Search code examples
apache-sparkhadoop-yarnexecutorsspark-structured-streaming

Spark Structured Stream Executors weird behavior


Using Spark Structured Stream, with Cloudera solution I'm using 3 executors but when I launch the application the executor that is used it's only one. How can I use multiple executors?

Let me give you more infos. This is my parameters:

Command Launch:

spark2-submit --master yarn \
--deploy-mode cluster \
--conf spark.ui.port=4042 \
--conf spark.eventLog.enabled=false \
--conf spark.dynamicAllocation.enabled=false \
--conf spark.streaming.backpressure.enabled=true \
--conf spark.streaming.kafka.consumer.poll.ms=512 \
--num-executors 3 \
--executor-cores 3 \
--executor-memory 2g \
--jars /data/test/spark-avro_2.11-3.2.0.jar,/data/test/spark-streaming-kafka-0-10_2.11-2.1.0.cloudera1.jar,/data/test/spark-sql-kafka-0-10_2.11-2.1.0.cloudera1.jar \
--class com.test.Hello /data/test/Hello.jar

The Code:

val lines = spark
      .readStream
      .format("kafka")
      .option("kafka.bootstrap.servers", <topic_list:9092>)
      .option("subscribe", <topic_name>)
      .option("group.id", <consumer_group_id>)
      .load()
      .select($"value".as[Array[Byte]], $"timestamp")
      .map((c) => { .... })

val query = lines
      .writeStream
      .format("csv")
      .option("path", <outputPath>)
      .option("checkpointLocation", <checkpointLocationPath>)
      .start()
query.awaitTermination()

Result in SparkUI: SparkUI Image

What i expected that all executors were working.

Any suggestions?

Thank you Paolo


Solution

  • Looks like there is nothing wrong in your configuration, it's just the partitions that you are using might be just one.
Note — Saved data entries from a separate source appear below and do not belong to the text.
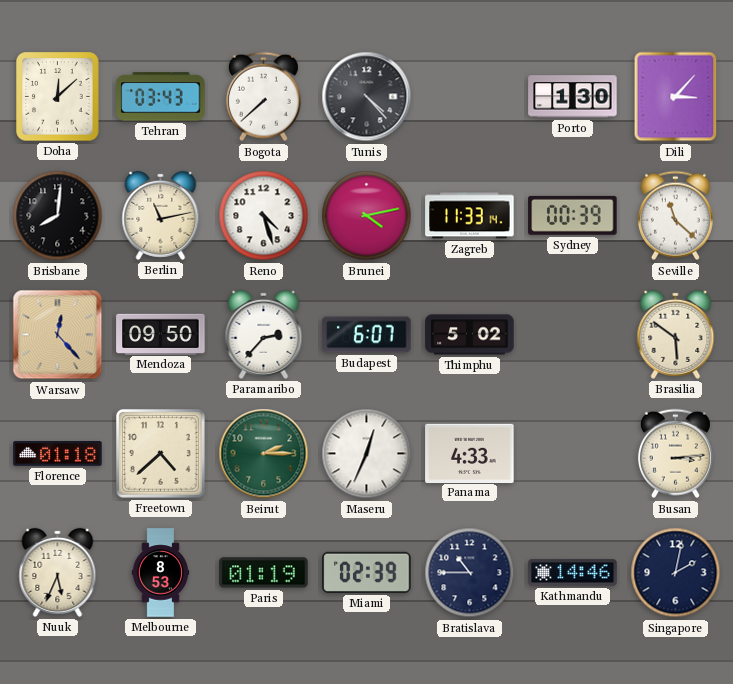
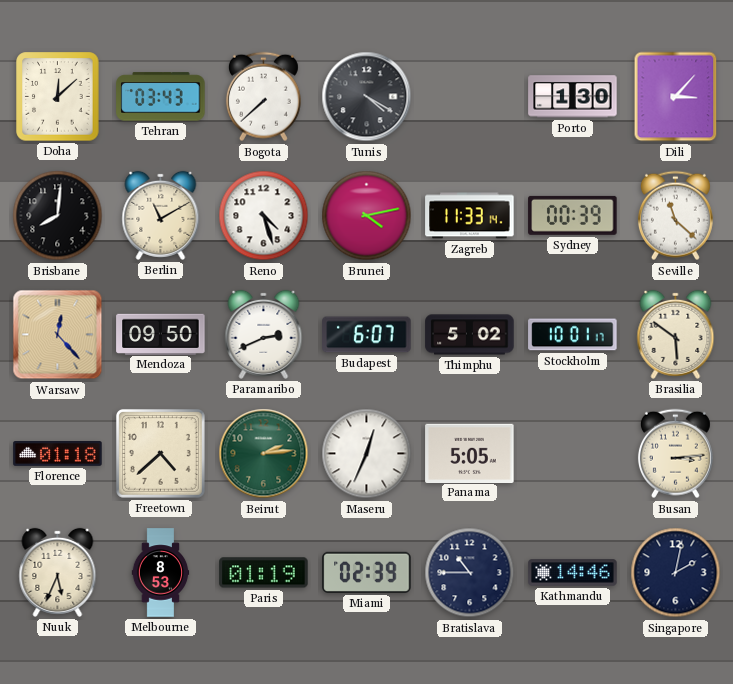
Tunis: 4:23 -> 4:20
Berlin: 11:13 -> 11:10
Paramaribo: 2:37 -> 2:41
Stockholm: none -> 10:01
Beirut: 2:15 -> 2:14
Panama: 4:33 -> 5:05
You need to increase the partitions in your kafka producer. Usually, the partitions are around 3-4 times the number of executors.

    If you don't want to touch the producer code, you can come around this by doing repartition(3) before you apply the map method, so every executor works on it's own logical partition.

    If you still want you explicitly mention the work each executor gets, you could do mapPerPartion method.